There is a theorem says if $A$ in $S_n$ is a $k$ cycle, and $A = a_1 a_2 a_3 \dots a_m$, where $a_i$ are transpositions, then $m \geq k-1$.
But how to show there are at least $k-1$ distinct transpositions in there?
I know $(1\ 2\ 3\ \dots\ n) = (1, n)(1,n-1) \dots (1,2)$, but I still not sure how to prove it.
On
A related general fact is the following. Let $\alpha\in S_n$ be a permutation such that it has exactly $m$ cycles - including 1-cycles (i.e. fixed points). Let $(ab)\in S_n$ be a 2-cycle, then the product $(ab)\alpha$ has either $m+1$ or $m-1$ cycles. All according to whether $a$ and $b$ appear in different cycles of $\alpha$ or not.

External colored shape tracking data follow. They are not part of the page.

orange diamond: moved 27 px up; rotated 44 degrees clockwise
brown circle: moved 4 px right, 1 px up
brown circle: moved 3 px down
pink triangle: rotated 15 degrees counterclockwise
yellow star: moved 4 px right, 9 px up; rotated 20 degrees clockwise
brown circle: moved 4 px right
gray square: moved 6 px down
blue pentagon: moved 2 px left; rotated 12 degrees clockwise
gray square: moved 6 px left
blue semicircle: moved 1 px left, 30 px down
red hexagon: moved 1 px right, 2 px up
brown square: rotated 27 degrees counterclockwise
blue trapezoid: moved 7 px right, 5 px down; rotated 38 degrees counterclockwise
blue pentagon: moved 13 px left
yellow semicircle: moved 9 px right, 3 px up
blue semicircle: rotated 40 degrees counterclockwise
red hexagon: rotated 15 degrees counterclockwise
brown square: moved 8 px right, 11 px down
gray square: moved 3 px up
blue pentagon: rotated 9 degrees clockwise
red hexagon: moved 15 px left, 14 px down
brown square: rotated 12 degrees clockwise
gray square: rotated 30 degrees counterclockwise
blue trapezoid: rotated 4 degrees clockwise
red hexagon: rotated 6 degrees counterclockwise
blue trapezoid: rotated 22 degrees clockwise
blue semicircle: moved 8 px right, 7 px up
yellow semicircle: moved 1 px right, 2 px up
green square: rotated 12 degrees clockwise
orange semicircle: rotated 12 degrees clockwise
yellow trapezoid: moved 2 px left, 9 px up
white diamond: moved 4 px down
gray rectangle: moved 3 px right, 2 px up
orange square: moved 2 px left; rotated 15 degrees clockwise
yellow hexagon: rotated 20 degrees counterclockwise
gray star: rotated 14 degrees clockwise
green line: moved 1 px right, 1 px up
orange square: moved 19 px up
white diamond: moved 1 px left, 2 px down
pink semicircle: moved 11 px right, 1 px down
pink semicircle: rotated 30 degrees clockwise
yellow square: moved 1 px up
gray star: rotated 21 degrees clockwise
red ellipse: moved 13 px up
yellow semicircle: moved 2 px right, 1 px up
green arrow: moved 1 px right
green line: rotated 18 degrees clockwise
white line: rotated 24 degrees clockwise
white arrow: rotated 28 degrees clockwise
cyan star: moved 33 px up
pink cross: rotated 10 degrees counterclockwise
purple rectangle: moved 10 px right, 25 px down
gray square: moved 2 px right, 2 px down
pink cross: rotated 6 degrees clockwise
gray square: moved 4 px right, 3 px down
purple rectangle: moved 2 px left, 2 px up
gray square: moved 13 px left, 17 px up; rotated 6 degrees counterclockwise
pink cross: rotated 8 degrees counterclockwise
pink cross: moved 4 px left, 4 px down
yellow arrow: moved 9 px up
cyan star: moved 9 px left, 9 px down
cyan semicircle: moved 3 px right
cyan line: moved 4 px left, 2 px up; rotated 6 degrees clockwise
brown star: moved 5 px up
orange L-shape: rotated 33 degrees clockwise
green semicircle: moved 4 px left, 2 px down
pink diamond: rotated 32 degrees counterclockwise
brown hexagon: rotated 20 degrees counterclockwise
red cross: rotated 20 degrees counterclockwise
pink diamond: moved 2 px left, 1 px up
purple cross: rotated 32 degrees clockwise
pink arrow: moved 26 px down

The identity permutation of $S_n$ has $n$ 1-cycles. A $k$-cycle has only $n-k+1$. Therefore you need (at least) $(k-1)$ factors.
Proof of the fact? Leaving that as an exercise. The idea is that multiplying by $(ab)$ either splits a cycle containg both $a$ and $b$ into two, or glues together the disjoint cycles containing them.
An aside: this gives an alternative proof of the fact that in a presentation of a permutation as a product of 2-cycles the parity of the number factors is determined by the sign of the permutation.
It's actually the other order $(a_{1} a_{2} ... a_{n}) = (a_{1} a_{n}) (a_{1} a_{n-1}) ... (a_{1} a_{2})$.
I would prove this combinatorially or by algorithm. Induction would also be valid. Step through the multiplication process. We start by taking $a_{1} \to a_{2}$. We note $a_{2}$ does not appear to the left, so we mark both down $(a_{1} a_{2}$. Then starting from the right, we see $a_{2} \to a_{1}$ and then $a_{1} \to a_{3}$. As $a_{3}$ does not appear to the left, mark down $a_{3}$. So we have $(a_{1} a_{2} a_{3}$ thusfar.
Hopefully this will get you going in a good direction.